NBAA 2005 - Day One of 58th Annual Convention

User-Fee Assault Renewal Threatens GA, Again -- Unity Among Air Carriers Poses Different Threat Than Last Time

By ANN Correspondent Dave Higdon

"That was then…this is now," warned NBAA Ed Bolen during the press breakfast that annually kicks off opening day of the National Business Aviation Association Convention.

"Then" was back around 1997, when most of today's "legacy" airlines attempted a legislative coup that would shift the tax burden of their passengers to the passengers of the low-fare carriers - specifically and especially Southwest Airlines.

"Now" is today, 2005, and this time air carriers appear united behind an effort to shift their tax burden onto general aviation. And it's not going to be pretty.

"The airlines are trying to sell this idea that a blip is a blip - that a single-engine turboprop carrying six people should pay the same as an Airbus A380 carrying 580."

Somehow, noted Bolen and GAMA president Pete Bunce, they want people to believe that general aviation is somehow not paying its fair share. In place of today's tax system - an excise tax levied on each gallon of fuel - the air carriers want a system that charges by the takeoff and time using the system. Said Bunce, "In place of the existing simple, fair, efficient system of fuel excise taxes, they want a system that's complicated, expensive to run, inefficient and complicated."

Such a system would require far more people, far more paperwork and far more money to operate. Imagine receiving a lengthy invoice each month for your touch-and-go work, your cross-country work, for filing for flight following or instrument fights. Imagine something akin to a merger of your credit-card and cell-phone bills.

Wouldn't that be fun? Now imagine you wade through all those pages and find charges for flights you know you didn't make.

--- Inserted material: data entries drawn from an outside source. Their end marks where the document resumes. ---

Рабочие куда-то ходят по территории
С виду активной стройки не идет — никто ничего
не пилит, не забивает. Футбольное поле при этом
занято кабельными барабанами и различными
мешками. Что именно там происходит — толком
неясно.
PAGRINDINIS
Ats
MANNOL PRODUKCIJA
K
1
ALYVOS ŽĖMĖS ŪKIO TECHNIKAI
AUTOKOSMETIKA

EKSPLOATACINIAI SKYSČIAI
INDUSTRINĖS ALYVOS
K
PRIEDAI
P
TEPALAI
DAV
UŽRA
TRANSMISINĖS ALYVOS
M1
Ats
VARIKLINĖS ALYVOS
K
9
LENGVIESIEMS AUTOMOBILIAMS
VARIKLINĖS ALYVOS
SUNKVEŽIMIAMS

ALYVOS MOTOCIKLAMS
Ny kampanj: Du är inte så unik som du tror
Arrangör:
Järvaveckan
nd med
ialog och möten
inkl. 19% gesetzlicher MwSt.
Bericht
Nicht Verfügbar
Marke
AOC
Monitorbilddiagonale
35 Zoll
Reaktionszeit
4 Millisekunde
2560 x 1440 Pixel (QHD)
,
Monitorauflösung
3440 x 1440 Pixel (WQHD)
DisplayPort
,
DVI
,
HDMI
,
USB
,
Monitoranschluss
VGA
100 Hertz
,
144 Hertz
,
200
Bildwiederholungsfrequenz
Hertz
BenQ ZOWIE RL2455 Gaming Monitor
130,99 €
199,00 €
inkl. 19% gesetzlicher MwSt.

If you've ever had to challenge an incorrect phone or credit bill, you can imagine the fun of challenging the government's contention you owe them for those flights not flown.

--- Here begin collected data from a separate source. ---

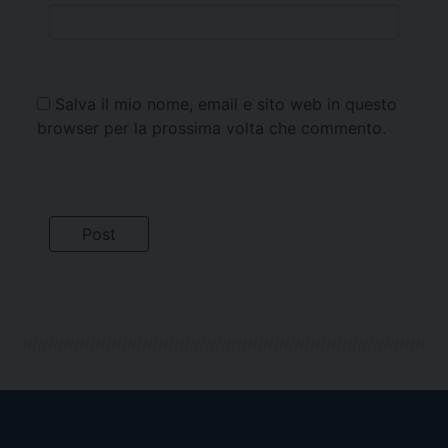
Salva il mio nome, email e sito web in questo
browser per la prossima volta che commento.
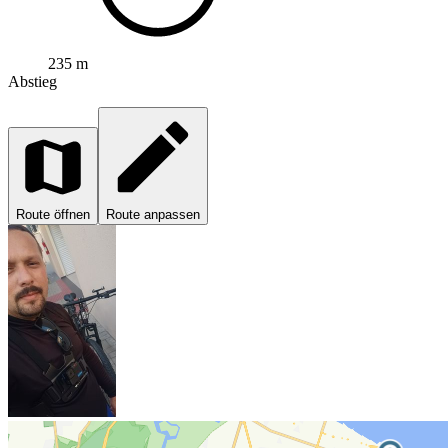
235 m
Abstieg
Route öffnen
Route anpassen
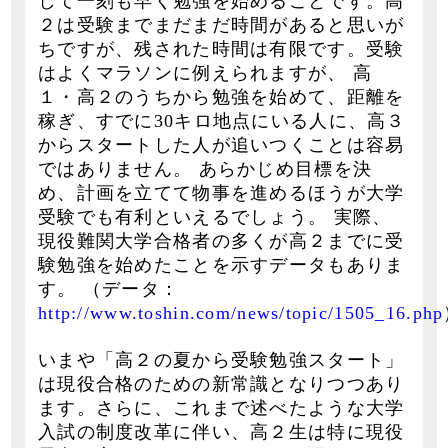
して一刻も早く勉強を始めることです。高
２は受験までまだまだ時間があると思いが
ちですが、残された時間は有限です。受験
はよくマラソンに例えられますが、 高
１・高２のうちから勉強を始めて、距離を
稼ぎ、すでに30キロ地点にいる人に、高３
からスタートした人が追いつくことは容易
ではありません。 あらかじめ目標を決
め、計画を立てて物事を進めるほうが大学
受験でも有利といえるでしょう。 実際、
現役難関大学合格者の多くが高２までに受
験勉強を始めたことを示すデータもありま
す。 （データ：
http://www.toshin.com/news/topic/1505_16.php
いまや「高２の夏から受験勉強スタート」
は現役合格のための新常識となりつつあり
ます。さらに、これまで述べたような大学
入試の制度改革に伴い、高２生は特に現役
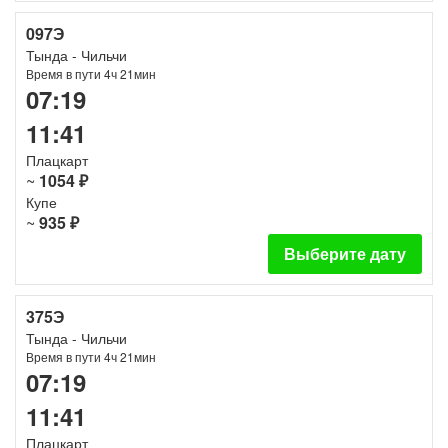
097Э
Тында - Чильчи
Время в пути 4ч 21мин
07:19
11:41
Плацкарт
~
1054 ₽
Купе
~
935 ₽
Выберите дату
375Э
Тында - Чильчи
Время в пути 4ч 21мин
07:19
11:41
Плацкарт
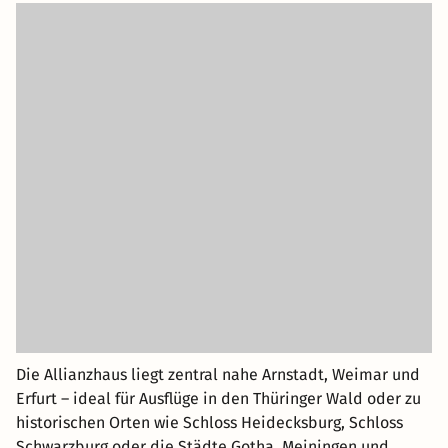
Die Allianzhaus liegt zentral nahe Arnstadt, Weimar und
Erfurt – ideal für Ausflüge in den Thüringer Wald oder zu
historischen Orten wie Schloss Heidecksburg, Schloss
Schwarzburg oder die Städte Gotha, Meiningen und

Divide & Conquer becomes Divide and Charge Us

When last air-traffic system charges were an issue for the airlines, the debate was largely within the air-carrier industry. According to Bolen, "The major carriers basically told us in general aviation that we weren't part of their argument and that we didn't have to worry." With the majors' average fare hovering around $400, their passengers were paying about $40 per ticket in excise taxes; Southwest passengers, with that airline's average fare of around $69, paid less than $7. "They weren't interested in us, they were out for Southwest."

This time, with the airlines united, the bull's eye hangs on the empennage of general aviation. To paraphrase Bolen, the airlines hope to divide and conquer the community of private and corporate operators.

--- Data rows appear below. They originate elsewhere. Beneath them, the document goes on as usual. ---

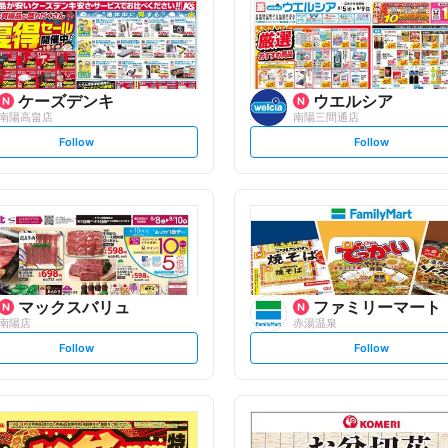
ケーズデンキ
ウエルシア
南陽高畠店
南陽三間通店
s
s
Follow
Follow
e
e
t
t
f
f
o
o
l
l
l
l
o
o
w
w
マックスバリュ
ファミリーマート
南陽店
赤湯温泉
s
s
Follow
Follow
e
e
t
t
f
f
o
o
l
l
l
l
o
o
w
w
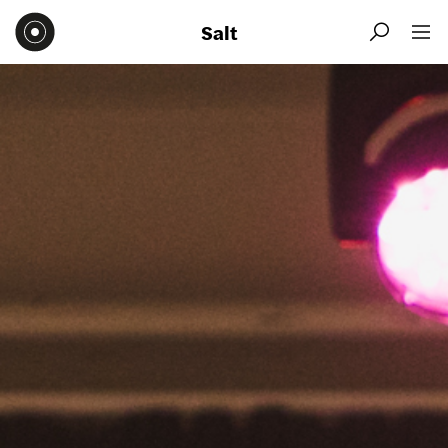
Salt


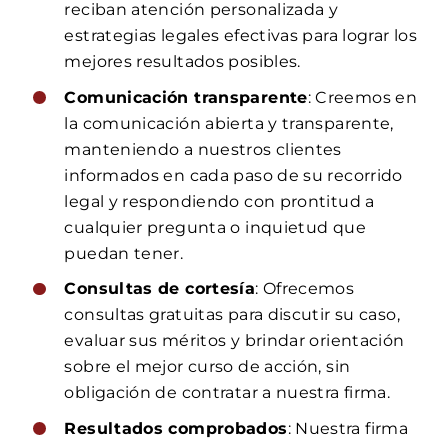
reciban atención personalizada y
estrategias legales efectivas para lograr los
mejores resultados posibles.
Comunicación transparente
: Creemos en
la comunicación abierta y transparente,
manteniendo a nuestros clientes
informados en cada paso de su recorrido
legal y respondiendo con prontitud a
cualquier pregunta o inquietud que
puedan tener.
Consultas de cortesía
: Ofrecemos
consultas gratuitas para discutir su caso,
evaluar sus méritos y brindar orientación
sobre el mejor curso de acción, sin
obligación de contratar a nuestra firma.
Resultados comprobados
: Nuestra firma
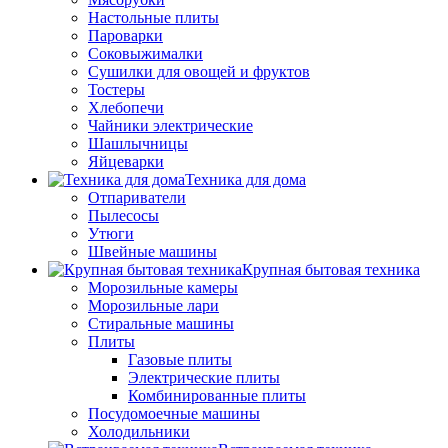
Настольные плиты
Пароварки
Соковыжималки
Сушилки для овощей и фруктов
Тостеры
Хлебопечи
Чайники электрические
Шашлычницы
Яйцеварки
Техника для дома
Отпариватели
Пылесосы
Утюги
Швейные машины
Крупная бытовая техника
Морозильные камеры
Морозильные лари
Стиральные машины
Плиты
Газовые плиты
Электрические плиты
Комбинированные плиты
Посудомоечные машины
Холодильники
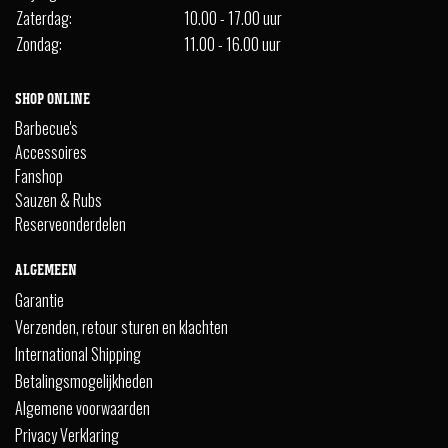
Zaterdag:
10.00 - 17.00 uur
Zondag:
11.00 - 16.00 uur
SHOP ONLINE
Barbecue's
Accessoires
Fanshop
Sauzen & Rubs
Reserveonderdelen
ALGEMEEN
Garantie
Verzenden, retour sturen en klachten
International Shipping
Betalingsmogelijkheden
Algemene voorwaarden
Privacy Verklaring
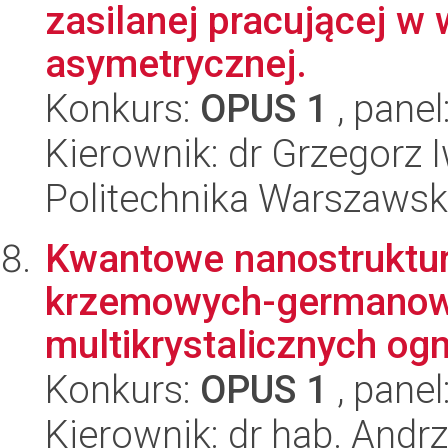
zasilanej pracującej w
asymetrycznej.
Konkurs:
OPUS 1
, panel
Kierownik: dr Grzegorz 
Politechnika Warszawska
Kwantowe nanostruktur
krzemowych-germanow
multikrystalicznych ogn
Konkurs:
OPUS 1
, panel
Kierownik: dr hab. Andrz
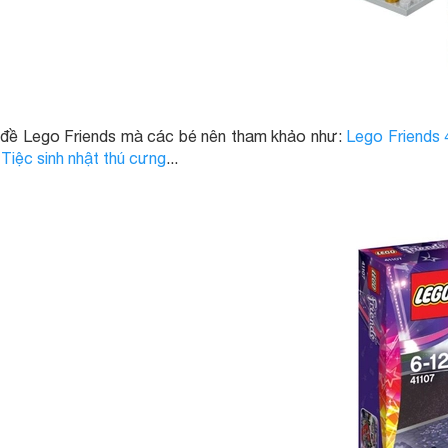
ủ đề Lego Friends mà các bé nên tham khảo như:
Lego Friends 
Tiệc sinh nhật thú cưng
...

"We've heard of schemes that would try to differentiate between piston and turbine operations, of ideas about trying to split us between VFR and IFR operations," Bolen said. But, he noted, with piston aircraft accounting for around 11 percent of all IFR flights, using that difference as a wedge may not work to shift the costs the way the airlines want.

"We've talked to the other major groups, to Phil Boyer and AOPA, to Tom Poberezny at EAA, and we're going to present a united front," Bolen said.

"We have to."

Red Cross Recognizes NBAA for Katrina Relief Efforts

As everyone at the NBAA Convention knows, Hurricane Katrina imposed its will on NBAA by devastating the Gulf Coast and forcing the meeting's move out of New Orleans. But neither the association nor its members simply turned their backs on the region.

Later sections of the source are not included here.